Page Cache and Page Fault
Why This Matters
Disk I/O is orders of magnitude slower than memory access — a disk seek takes milliseconds while a RAM read takes nanoseconds. Without caching, every read() or write() would stall waiting for physical storage. The Linux page cache is the kernel's primary mechanism for bridging this gap, and understanding it is essential for diagnosing performance problems, reasoning about memory pressure, and understanding how page faults connect virtual memory to real storage.
The Page Cache
The page cache stores physical pages in RAM whose content comes from disk (the backing store). It works for:
- Regular files
- Memory-mapped files
- Block device files
The cache grows dynamically to consume memory that is otherwise idle, and shrinks when processes or the kernel need more RAM. This is why free often shows most RAM as "cached" on a busy Linux system — that is intentional, not waste.
Buffered I/O Flow
Every read() and write() that does not use O_DIRECT goes through the page cache:
| Situation | What Happens |
|---|---|
| Cache hit | Data is already in a page cache page; copy directly to/from user memory |
| Cache miss | VFS asks the concrete filesystem (e.g., ext4) to read the block from disk, populate the page cache, then serve the request |
Write Caching Policies
Three strategies exist for handling writes:
| Policy | Behavior | Trade-off |
|---|---|---|
| No-write | Writes bypass the cache entirely | Cache stays clean; poor write performance |
| Write-through | Writes update the cache and immediately write to disk | Cache always coherent; high write latency |
| Write-back | Writes update the cache; disk write is deferred | Best performance; risk of data loss on crash |
Linux uses write-back. When a page is written, it is marked dirty (using a tag in the radix tree / xarray). Dirty pages are eventually flushed to disk by the flusher daemon. This absorbs temporal locality in writes: if the same page is written many times in quick succession, only the final version hits the disk.
Cache Eviction
The page cache is smaller than the disk, so pages must eventually be evicted to make room.
Naive LRU
The simplest policy is Least Recently Used (LRU): track the last access time for every page and evict the oldest. LRU works well for repeated-access patterns, but fails for streaming workloads — files that are read once and never again flood the LRU list and push out genuinely hot pages.
The Two-List Strategy
Linux solves this with two lists:
| List | Description | Eviction Eligible? |
|---|---|---|
| Inactive list | Pages accessed recently but not confirmed hot | Yes |
| Active list | Pages confirmed hot (accessed more than once) | No |
How pages move:
- A page accessed for the first time goes onto the inactive list, and its page-table access bit is cleared so future accesses can be detected.
- If the page is accessed again while still on the inactive list, it is promoted to the active list.
- If the active list grows much larger than the inactive list, pages are demoted from the active list's head back to the inactive list.
- Pages are evicted from the tail of the inactive list.
This means one-time-access pages cycle through the inactive list and are evicted without ever polluting the active list.
Linux Page Cache Internals
The kernel represents the page cache of each file with an address_space structure:
file → inode → address_space → xarray of pages
↑
one or more vm_area_struct (VMAs)
Key relationships:
- One
address_spaceper file (per inode) - One file can be mapped into multiple VMAs (different processes, different offsets)

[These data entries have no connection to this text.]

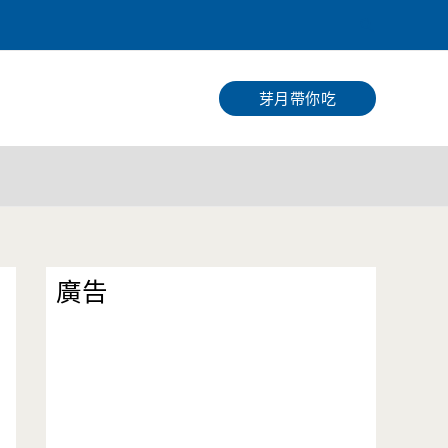
搜
尋
芽月帶你吃
廣告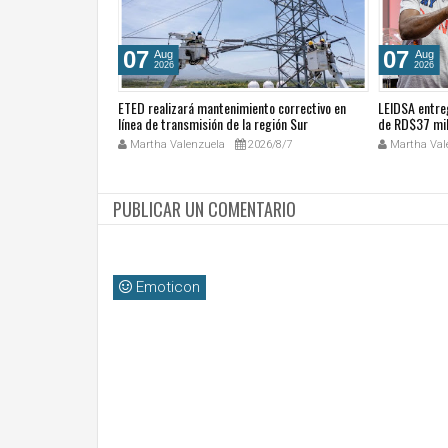
07
07
Aug
Aug
2026
2026
cales de las
ETED realizará mantenimiento correctivo en
LEIDSA entre
ública Dominicana
línea de transmisión de la región Sur
de RD$37 mil
ocial y el trabajo
26/8/7
Martha Valenzuela
2026/8/7
Martha Val
PUBLICAR UN COMENTARIO
Emoticon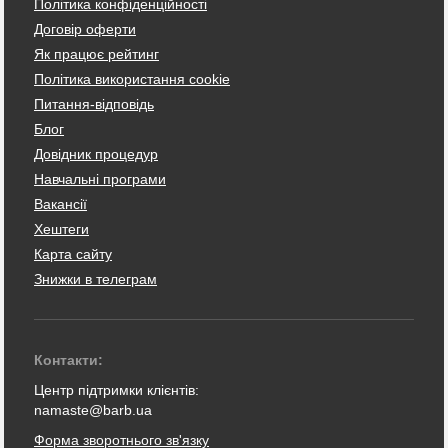
Політика конфіденційності
Договір оферти
Як працює рейтинг
Політика використання cookie
Питання-відповідь
Блог
Довідник процедур
Навчальні програми
Вакансії
Хештеги
Карта сайту
Знижки в телеграм
Контакти:
Центр підтримки клієнтів:
namaste@barb.ua
Форма зворотнього зв'язку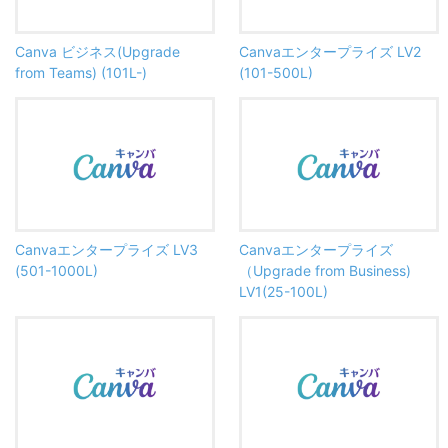
Canva ビジネス(Upgrade
Canvaエンタープライズ LV2
from Teams) (101L-)
(101-500L)
Canvaエンタープライズ LV3
Canvaエンタープライズ
(501-1000L)
（Upgrade from Business)
LV1(25-100L)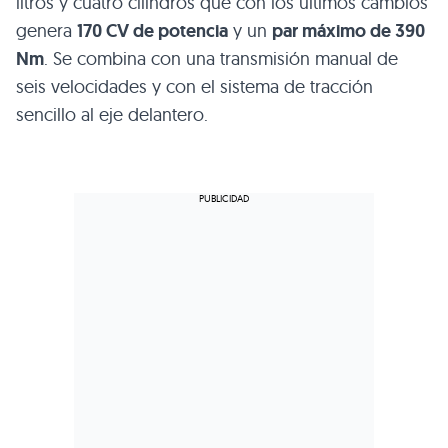
litros y cuatro cilindros que con los últimos cambios
genera
170 CV de potencia
y un
par máximo de 390
Nm
. Se combina con una transmisión manual de
seis velocidades y con el sistema de tracción
sencillo al eje delantero.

- Each VMA has its own page tables pointing into the same physical pages in the
address_space
The new kernel uses xarray (previously radix tree) to index pages within an address_space by file offset.
Page Fault Handling
When a process accesses a virtual address that has no valid PTE, the CPU raises a page fault. The kernel entry point is handle_pte_fault (mm/memory.c), which identifies the faulting VMA and dispatches to a fault handler:
| Handler | Trigger |
|---|---|
do_anonymous_page |
No PTE, no backing file (heap/stack) |
filemap_fault |
PTE absent but VMA is backed by a file |
do_wp_page |
PTE is read-only but VMA is writable → Copy-on-Write |
do_swap_page |
Page was swapped out |
File-Mapped Page Fault (filemap_fault)
Occurs when a PTE entry is missing (---) but the VMA is accessible and has an associated file (vm_file):
- Look up the file's
address_spacefor the faulting page offset. - Cache hit: map the existing page cache page into the PTE.
- Cache miss: call
mapping->a_ops->readpage(file, page)to load it from disk, then map it.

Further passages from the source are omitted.